Label: Century Media
VÖ: 31.10.2025
Stil: Hardcore






Ich habe DEEZ NUTS nie für Feingeister gehalten – und genau deshalb erwische ich mich seit Tagen dabei, wie ich mit einem debilen Grinsen, kurz vorm Crowdkill, den Couchtisch umrunde. Saudade heißt das gute Stück, ein Wort, das in Portugal diese bittersüße, melancholische Sehnsucht beschreibt: die Ahnung, dass etwas Kostbares fehlt und vielleicht nie wiederkehrt. Passt, denn DEEZ NUTS klingen 2025 so reif, fokussiert und gleichzeitig so bissig, dass man die alten Exzesse nur noch als Nebel im Rückspiegel wahrnimmt – und trotzdem im selben Moment in den Pit springt.

In Portugal geschrieben und aufgenommen, innerhalb eines Monats aus dem Boden gestampft, mit Jon Markson am Mix/Master – dieser Rahmen erklärt, warum Saudade trotz aller Aggression eine merkwürdig warme, zusammengezogen-federnde Energie hat, die bei jedem Break wieder aufspringt. Line-up? JJ Peters und RealBad (Matthew Rogers) haben mit Apolinário „Poli“ Correia (Bass; Devil In Me, Sam Alone & The Gravediggers) und Jesse Labovitz (Drums; No Warning) zwei Schwergewichte an Bord geholt; produziert wurde zum vierten Mal von Andre Neufeld – mehr eingespielte Seilschaft geht kaum.

Wer die Bandgeschichte nachzeichnet, versteht diese Platte besser: 2007 in Melbourne um Ex-I Killed the Prom Queen-Drummer JJ Peters gestartet, mischten DEEZ NUTS Hardcore mit Hip-Hop-Attitüde, legten mit Stay True, This One’s for You, Bout It! und Word Is Bond einen ruppigen, zuerst hedonistischen, später ernster werdenden Katalog hin und bollerten sich über Binge & Purgatory bis You Got Me Fucked Up (2019) in die Oberliga des „Bounce“-Hardcore. Der Mix aus Rap-Phrasierung, Zweischritt-Grooves und Circle-Pit-Therapie war nie subtile Kunst – aber immer hocheffektiv. Saudade setzt genau hier an, nur mit dickerer Haut, fokussierterem Songwriting und spürbar mehr persönlichem Gewicht.

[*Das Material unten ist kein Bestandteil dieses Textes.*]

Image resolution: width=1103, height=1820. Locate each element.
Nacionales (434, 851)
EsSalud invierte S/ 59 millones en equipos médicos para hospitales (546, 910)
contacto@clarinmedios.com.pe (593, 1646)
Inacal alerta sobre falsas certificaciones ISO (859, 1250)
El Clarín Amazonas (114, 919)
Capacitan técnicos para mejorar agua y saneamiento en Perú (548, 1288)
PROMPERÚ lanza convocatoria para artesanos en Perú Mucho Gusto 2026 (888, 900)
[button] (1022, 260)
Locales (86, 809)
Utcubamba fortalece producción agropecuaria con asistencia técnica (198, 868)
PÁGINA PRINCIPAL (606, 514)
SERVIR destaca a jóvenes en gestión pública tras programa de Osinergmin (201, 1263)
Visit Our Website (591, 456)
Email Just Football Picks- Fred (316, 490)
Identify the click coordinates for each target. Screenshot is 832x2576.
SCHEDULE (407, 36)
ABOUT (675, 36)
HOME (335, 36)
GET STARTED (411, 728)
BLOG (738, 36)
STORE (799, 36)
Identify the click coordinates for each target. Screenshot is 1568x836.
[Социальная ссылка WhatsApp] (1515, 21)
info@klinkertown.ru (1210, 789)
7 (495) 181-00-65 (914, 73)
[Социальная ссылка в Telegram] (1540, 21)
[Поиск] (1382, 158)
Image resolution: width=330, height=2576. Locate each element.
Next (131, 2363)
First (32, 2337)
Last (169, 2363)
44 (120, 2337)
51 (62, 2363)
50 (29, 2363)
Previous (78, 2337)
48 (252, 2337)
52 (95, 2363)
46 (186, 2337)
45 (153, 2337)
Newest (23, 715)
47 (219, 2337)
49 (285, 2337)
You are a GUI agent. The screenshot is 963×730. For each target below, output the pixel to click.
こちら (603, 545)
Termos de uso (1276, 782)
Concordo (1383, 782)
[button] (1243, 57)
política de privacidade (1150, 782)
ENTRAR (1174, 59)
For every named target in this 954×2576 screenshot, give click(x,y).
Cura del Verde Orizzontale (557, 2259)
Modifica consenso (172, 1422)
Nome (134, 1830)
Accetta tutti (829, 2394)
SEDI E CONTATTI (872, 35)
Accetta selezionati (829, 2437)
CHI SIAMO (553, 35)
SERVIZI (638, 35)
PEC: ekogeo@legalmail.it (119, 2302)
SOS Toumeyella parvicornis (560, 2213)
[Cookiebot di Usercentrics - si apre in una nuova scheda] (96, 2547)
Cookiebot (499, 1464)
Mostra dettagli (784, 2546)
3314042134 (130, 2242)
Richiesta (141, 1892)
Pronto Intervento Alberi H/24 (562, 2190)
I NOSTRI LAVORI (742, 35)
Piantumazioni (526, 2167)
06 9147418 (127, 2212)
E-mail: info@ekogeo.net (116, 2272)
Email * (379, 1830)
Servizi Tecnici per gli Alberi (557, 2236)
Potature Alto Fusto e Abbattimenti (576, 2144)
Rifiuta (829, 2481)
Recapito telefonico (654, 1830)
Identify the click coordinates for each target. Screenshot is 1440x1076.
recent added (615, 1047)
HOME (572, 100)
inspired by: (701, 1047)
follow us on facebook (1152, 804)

Der Pressetext behauptet, die Texte seien von notorischer Eskalationslust zu „hochpersönlich“ gekippt, Geschichten vor allem aus den letzten fünf Jahren – und ja, das hört man: weniger Party-Parolen, mehr Rückblick, Wut und Selbstverortung. Die Wortbedeutung von Saudade selbst legt sich wie eine zweite Haut über die Hooks und Shouts. Wenn JJ Peters die Strophen rappt, brüllt, rausschreit, als stünde ein Sauerstoffzelt hinterm Mikro bereit, dann liegt genau diese Spannung in der Luft: zwischen Verlust und Vorwärtsgang. Ich steh wie Sau auf diese Bollo-Street-Attitüde – und ich sehe unseren Schrod auf seiner Wolke grinsend im Takt mitwippen.

Musikalisch ist das der dicke, elastische Hardcore-Prügel, den ich mir von DEEZ NUTS wünsche. Kein modern-metallischer Überbau, kein Click-Quantisierungsbrei – sondern riffsatte, „on-the-one“ getrimmte Grooves, Bassläufe mit Charakter (Poli bringt deutlich Devil-In-Me-DNA mit), Drums, die eher den Körper als den Taktstock dirigieren, und eine Gitarrenarbeit, die zwischen Beton und Ohrwurm pendelt. Dass Andrew Neufeld wieder am Hebel sitzt, spürt man an den Kompakt-Arrangements, die trotz Stakkato-Härte Luft zum Atmen lassen; und wenn in Hang The Hangman sein Comeback-Kid-Organ durchblitzt, ist das weniger Feat-Trophäe als organische Erweiterung.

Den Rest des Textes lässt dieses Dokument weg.